Children between the ages of 3 months and 5 years have a lower seizure threshold and are susceptible to febrile seizures. Up to 5% of children in the U.S. experience a febrile seizure by their fifth birthday. A simple febrile seizure does not require workup with special blood tests, imaging studies, lumbar puncture (unless other signs and symptoms of meningitis are present), or an electroencephalogram (EEG). Children who experience a complex febrile seizure and have a family history of epilepsy or developmental delay appear to have a higher risk of developing afebrile seizures. Recurrent febrile seizures are more likely in patients who had their first febrile seizure at a young age, a relatively low fever at time of presentation with first seizure, a history of febrile seizures in a first-degree relative, or a brief duration between fever onset and initial seizure. An initial simple febrile seizure does not require treatment (except perhaps antipyretics and treatment of the source of the fever), while other types of febrile seizures require weighing the risk of further seizures against the risk of side effects from anticonvulsants.
Table 7. General classification of seizure type
Partial seizures secondarily generalized
Absence Tonic/Clonic Myoclonic Atonic
Simple febrile seizures, which are generalized and last less than 15 minutes, should be distinguished from complex events, which are prolonged, occur more than once in 24 hours, or are focal. Although an abnormally high proportion of adults with temporal lobe epilepsy have a history of febrile seizures, it is not clear whether subtle structural abnormailities in these patients produced a lower seizure threshold during childhood, or whether the febrile seizures were responsible for the development of the seizure foci.
Seizures are classified according to the scheme of the International League Against Epilepsy (ILAE, Table 7).
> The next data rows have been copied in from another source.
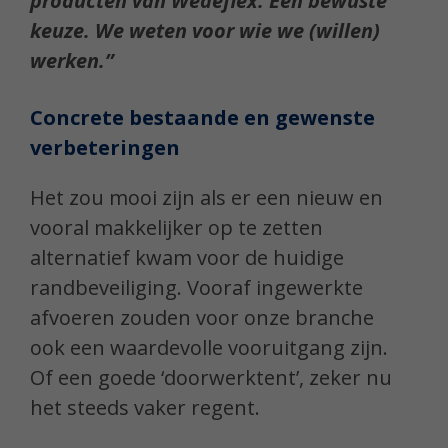
producten van Wédéflex. Een bewuste
keuze. We weten voor wie we (willen)
werken.”
Concrete bestaande en gewenste
verbeteringen
Het zou mooi zijn als er een nieuw en
vooral makkelijker op te zetten
alternatief kwam voor de huidige
randbeveiliging. Vooraf ingewerkte
afvoeren zouden voor onze branche
ook een waardevolle vooruitgang zijn.
Of een goede ‘doorwerktent’, zeker nu
het steeds vaker regent.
Symptomatological, electrophysiological and imaging findings are needed to accurately classify epileptic events. Classification of seizure type should not be confused with identification of a seizure focus, although these two exercises overlap to some degree. Determination of the seizure focus is requisite before deciding upon definitive therapies. The identification of a seizure focus also requires detailed knowledge of the symptoms, electrophysiological findings, and the results of imaging studies. In the current era, this often includes computed tomography (CT), magnetic resonance imaging (MRI), positron emission tomography (PET) and single photon emission computed tomography (SPECT).
Partial seizures are those that arise from a focal region of the cortex. They are simple partial seizures if the discharges elicit disturbance of sensory or motor symptoms without causing an alteration in consciousness. The symptoms that accompany a seizure provide clues about the location of the focus. Children with simple partial seizures in whom no lesion is identified are often not appropriate candidates for resective surgery. Benign Epilepsy of Childhood with Rolandic Spikes, also called Benign Rolandic Epilepsy, is an entity seen among children from 0 to 15 years old. This entity is important to recognize as it responds well to pharmacological therapies and seizures recede in all patients by age 15.
Complex Partial Seizures
Complex partial seizures are those that produce some alteration of consciousness, such as visual or auditory hallucinations, a sense of deja vu, or some impairment of contact with the outside world. The most frequent cause of such seizures is mesial temporal sclerosis.
Generalized seizures arise diffusely from the cerebral cortex. For making therapeutic decisions, it is critical to distinguish between primary generalized seizures, and focal seizures with secondary generalization. In the latter case, removal or disconnection of an isolated focus may prevent generalization.
Pharmacological therapy depends very much on the classification of seizure type. Seizure type may predict both the likelihood of improvement and the risk of clinical deterioration in response to a given anticonvulsant. (An outline of the individual agents, their mechanism of action, common dosages, common therapeutic levels, oral absorption, metabolism, selected common side effects and selected interactions with other anti-epileptic drugs is given in Table 8.) The general principles of phar-macotherapy are to begin with a single agent (monotherapy), increase the dose to the maximum tolerable if seizures are refractory, and when maximized on monotherapy, begin to add-on. Follow the maxim "start low, go slow." Certain seizure types respond to specific medications (Table 9).